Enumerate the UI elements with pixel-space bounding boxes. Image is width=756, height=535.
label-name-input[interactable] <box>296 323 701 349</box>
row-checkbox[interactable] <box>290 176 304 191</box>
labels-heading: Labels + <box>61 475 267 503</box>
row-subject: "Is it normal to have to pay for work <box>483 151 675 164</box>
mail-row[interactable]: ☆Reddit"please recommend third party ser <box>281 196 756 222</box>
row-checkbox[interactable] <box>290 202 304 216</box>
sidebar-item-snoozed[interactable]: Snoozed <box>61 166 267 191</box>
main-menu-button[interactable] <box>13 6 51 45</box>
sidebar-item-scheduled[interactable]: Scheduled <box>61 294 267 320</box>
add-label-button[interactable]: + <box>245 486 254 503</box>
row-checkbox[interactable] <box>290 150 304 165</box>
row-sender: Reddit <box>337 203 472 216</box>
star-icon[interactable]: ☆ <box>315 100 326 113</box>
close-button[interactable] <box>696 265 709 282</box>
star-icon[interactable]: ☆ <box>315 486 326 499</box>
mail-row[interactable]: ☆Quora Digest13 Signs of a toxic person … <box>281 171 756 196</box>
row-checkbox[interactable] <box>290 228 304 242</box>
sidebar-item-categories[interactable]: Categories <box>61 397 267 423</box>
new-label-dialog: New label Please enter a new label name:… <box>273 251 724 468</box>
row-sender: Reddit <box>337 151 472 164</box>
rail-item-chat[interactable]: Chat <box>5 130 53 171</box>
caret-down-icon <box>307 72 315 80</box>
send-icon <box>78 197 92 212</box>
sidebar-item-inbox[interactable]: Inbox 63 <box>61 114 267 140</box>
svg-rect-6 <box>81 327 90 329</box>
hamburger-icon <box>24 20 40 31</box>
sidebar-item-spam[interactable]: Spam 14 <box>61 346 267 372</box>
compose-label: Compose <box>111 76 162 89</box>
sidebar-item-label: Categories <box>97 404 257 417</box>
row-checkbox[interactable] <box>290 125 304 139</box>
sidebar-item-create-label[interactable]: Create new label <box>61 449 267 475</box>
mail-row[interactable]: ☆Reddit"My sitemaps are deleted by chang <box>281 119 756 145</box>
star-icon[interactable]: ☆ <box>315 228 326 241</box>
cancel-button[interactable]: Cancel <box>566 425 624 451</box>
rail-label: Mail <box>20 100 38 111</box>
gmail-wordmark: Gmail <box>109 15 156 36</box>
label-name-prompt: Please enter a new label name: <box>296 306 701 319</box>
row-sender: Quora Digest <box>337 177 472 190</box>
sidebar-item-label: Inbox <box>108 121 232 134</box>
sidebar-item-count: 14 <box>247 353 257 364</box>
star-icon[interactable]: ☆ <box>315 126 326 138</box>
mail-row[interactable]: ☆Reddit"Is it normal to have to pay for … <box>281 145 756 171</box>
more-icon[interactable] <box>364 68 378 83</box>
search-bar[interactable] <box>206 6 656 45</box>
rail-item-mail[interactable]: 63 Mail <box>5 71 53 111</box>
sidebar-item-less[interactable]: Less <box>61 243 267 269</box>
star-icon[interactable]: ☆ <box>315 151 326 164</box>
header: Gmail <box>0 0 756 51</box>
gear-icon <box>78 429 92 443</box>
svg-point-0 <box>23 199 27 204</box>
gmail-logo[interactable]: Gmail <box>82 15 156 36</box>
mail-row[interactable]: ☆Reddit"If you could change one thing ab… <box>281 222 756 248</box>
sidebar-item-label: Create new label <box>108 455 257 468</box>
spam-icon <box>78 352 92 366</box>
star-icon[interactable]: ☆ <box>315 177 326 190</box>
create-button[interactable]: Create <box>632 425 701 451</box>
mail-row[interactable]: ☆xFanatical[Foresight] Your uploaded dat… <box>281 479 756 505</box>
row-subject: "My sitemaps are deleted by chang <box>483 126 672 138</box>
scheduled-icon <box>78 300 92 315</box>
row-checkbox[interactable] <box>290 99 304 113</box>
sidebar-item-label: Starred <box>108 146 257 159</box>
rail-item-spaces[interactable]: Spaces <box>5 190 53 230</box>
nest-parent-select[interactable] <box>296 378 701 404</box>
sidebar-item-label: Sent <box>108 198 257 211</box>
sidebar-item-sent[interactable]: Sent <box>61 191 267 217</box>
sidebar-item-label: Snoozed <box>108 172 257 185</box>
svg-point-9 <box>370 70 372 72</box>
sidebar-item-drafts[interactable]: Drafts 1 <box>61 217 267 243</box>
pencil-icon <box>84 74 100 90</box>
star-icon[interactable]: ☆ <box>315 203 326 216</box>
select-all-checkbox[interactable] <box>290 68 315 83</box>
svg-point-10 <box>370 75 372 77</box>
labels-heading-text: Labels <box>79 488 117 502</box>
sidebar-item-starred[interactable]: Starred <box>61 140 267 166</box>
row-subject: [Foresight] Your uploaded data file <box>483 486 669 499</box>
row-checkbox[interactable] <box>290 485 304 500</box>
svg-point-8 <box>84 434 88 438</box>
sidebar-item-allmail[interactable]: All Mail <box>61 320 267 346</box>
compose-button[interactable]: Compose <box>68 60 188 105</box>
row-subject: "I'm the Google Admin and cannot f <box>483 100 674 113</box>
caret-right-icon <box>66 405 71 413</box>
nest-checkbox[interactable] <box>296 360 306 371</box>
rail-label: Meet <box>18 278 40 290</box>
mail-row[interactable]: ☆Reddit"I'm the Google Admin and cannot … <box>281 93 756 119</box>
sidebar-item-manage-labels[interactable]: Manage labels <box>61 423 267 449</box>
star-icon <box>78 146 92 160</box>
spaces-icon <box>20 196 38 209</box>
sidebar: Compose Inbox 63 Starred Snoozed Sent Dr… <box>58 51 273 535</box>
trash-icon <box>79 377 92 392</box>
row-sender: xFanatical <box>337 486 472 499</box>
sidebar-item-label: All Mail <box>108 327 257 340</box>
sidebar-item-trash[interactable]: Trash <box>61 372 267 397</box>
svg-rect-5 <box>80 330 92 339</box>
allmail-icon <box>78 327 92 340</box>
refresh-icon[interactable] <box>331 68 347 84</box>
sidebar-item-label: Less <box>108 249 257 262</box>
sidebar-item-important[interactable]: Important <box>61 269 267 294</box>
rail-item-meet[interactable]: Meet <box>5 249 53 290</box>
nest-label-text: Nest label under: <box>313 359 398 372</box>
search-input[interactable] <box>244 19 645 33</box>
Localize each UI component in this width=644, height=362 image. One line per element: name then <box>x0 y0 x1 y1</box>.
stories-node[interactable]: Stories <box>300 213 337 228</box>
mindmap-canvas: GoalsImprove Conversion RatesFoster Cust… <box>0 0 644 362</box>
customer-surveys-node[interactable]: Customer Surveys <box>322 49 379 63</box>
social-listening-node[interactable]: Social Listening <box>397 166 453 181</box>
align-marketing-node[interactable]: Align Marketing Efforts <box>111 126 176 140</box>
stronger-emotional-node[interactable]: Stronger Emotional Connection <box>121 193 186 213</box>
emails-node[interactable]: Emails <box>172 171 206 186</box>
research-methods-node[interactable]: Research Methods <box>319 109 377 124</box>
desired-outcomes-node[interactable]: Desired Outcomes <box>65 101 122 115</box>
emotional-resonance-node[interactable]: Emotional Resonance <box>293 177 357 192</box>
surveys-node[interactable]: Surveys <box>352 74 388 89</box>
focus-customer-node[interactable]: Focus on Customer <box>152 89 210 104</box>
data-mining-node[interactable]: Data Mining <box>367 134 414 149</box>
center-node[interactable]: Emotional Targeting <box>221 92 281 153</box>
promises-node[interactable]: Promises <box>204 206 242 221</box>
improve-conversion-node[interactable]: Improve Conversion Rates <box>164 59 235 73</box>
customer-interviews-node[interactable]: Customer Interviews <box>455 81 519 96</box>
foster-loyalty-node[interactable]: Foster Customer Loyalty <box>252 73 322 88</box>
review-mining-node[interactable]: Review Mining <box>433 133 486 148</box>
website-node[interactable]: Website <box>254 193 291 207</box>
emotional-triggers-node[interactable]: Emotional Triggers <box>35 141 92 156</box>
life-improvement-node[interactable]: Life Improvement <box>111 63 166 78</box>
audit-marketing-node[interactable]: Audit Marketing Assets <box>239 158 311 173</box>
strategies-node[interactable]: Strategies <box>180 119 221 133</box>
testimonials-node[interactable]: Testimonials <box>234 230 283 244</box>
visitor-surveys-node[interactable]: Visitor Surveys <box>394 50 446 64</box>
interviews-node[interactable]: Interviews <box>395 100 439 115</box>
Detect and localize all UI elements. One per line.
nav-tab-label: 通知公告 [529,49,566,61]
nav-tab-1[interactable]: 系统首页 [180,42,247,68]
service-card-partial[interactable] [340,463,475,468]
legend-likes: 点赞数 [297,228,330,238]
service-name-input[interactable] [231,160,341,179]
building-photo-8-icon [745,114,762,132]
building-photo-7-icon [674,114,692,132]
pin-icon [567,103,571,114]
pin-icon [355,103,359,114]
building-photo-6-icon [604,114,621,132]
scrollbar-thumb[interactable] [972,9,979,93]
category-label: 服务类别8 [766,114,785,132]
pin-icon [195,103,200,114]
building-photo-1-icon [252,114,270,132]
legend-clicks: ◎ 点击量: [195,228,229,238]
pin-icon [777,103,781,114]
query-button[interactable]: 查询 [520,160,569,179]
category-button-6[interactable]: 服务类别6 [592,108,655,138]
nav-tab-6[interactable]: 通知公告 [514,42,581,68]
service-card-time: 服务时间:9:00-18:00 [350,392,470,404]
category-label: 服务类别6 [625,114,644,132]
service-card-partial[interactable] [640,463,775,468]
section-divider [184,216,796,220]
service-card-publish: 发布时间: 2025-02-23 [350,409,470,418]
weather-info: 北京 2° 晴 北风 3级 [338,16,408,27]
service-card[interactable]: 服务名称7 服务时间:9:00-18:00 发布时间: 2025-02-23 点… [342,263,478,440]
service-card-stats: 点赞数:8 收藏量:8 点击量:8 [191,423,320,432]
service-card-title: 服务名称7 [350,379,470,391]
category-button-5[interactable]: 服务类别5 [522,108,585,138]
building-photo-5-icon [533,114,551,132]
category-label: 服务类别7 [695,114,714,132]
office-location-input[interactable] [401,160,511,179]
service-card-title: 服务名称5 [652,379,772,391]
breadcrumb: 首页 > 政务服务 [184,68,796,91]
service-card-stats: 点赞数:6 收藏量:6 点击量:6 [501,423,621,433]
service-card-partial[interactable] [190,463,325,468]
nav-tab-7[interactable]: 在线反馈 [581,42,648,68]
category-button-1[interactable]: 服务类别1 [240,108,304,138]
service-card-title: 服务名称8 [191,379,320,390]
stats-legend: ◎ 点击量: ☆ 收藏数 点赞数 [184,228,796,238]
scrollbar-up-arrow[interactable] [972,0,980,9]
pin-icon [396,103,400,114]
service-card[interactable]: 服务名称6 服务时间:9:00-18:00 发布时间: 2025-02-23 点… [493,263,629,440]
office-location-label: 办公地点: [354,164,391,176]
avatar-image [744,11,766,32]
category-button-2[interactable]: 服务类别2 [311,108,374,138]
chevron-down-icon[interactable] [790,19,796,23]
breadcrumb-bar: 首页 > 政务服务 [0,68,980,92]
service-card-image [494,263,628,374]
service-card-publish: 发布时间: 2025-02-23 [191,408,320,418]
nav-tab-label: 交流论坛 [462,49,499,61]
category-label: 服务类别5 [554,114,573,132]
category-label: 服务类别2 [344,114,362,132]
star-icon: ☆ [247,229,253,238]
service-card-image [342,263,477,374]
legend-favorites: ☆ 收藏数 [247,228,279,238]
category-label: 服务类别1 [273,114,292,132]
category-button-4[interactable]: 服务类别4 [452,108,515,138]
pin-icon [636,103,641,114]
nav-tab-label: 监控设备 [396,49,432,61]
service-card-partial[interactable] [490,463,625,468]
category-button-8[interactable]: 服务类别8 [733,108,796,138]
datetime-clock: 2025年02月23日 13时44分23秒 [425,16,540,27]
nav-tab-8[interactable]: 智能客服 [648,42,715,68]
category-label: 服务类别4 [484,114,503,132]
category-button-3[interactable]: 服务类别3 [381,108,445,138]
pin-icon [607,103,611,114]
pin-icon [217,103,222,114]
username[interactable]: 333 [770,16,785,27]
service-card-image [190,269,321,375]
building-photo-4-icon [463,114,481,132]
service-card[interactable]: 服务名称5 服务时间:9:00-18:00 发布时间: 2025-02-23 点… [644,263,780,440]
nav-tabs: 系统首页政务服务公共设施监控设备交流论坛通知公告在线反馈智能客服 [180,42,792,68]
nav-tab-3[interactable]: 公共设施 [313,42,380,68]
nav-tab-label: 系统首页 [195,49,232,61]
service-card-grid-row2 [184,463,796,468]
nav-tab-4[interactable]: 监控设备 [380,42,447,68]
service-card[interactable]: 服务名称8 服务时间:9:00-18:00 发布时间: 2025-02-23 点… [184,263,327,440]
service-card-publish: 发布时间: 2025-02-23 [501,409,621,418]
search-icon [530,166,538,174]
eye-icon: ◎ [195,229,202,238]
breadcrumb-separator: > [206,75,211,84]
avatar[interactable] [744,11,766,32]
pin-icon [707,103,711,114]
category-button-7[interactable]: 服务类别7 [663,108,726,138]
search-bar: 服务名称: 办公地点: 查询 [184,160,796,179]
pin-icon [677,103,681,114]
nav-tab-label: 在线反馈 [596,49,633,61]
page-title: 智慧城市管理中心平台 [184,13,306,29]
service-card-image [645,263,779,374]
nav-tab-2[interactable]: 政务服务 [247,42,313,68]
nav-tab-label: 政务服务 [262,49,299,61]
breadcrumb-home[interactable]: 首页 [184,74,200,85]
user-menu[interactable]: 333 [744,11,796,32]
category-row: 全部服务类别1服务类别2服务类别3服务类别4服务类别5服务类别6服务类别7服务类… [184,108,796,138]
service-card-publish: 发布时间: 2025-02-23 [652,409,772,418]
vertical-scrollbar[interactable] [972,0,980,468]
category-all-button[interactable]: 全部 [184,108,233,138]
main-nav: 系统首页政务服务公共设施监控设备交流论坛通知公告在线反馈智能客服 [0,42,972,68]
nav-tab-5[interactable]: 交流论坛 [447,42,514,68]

=======

> [WHAT THIS TASK INVOLVES]:
Lines containing the word "text" are to be counted in the listing; state their number alone.

> [RESPONSE BELOW]:
2